(Entries taken from a collection)
::::::::

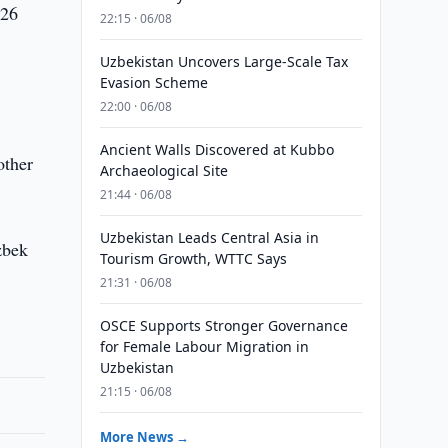
 26
22:15 · 06/08
Uzbekistan Uncovers Large-Scale Tax
Evasion Scheme
22:00 · 06/08
Ancient Walls Discovered at Kubbo
other
Archaeological Site
21:44 · 06/08
Uzbekistan Leads Central Asia in
zbek
Tourism Growth, WTTC Says
21:31 · 06/08
OSCE Supports Stronger Governance
for Female Labour Migration in
Uzbekistan
21:15 · 06/08
More News →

::::::::

Aim of the exercise: Once the pictures are set aside, give every line above again without alteration.

Solution for this exercise:
 26
22:15 · 06/08
Uzbekistan Uncovers Large-Scale Tax
Evasion Scheme
22:00 · 06/08
Ancient Walls Discovered at Kubbo
other
Archaeological Site
21:44 · 06/08
Uzbekistan Leads Central Asia in
zbek
Tourism Growth, WTTC Says
21:31 · 06/08
OSCE Supports Stronger Governance
for Female Labour Migration in
Uzbekistan
21:15 · 06/08
More News →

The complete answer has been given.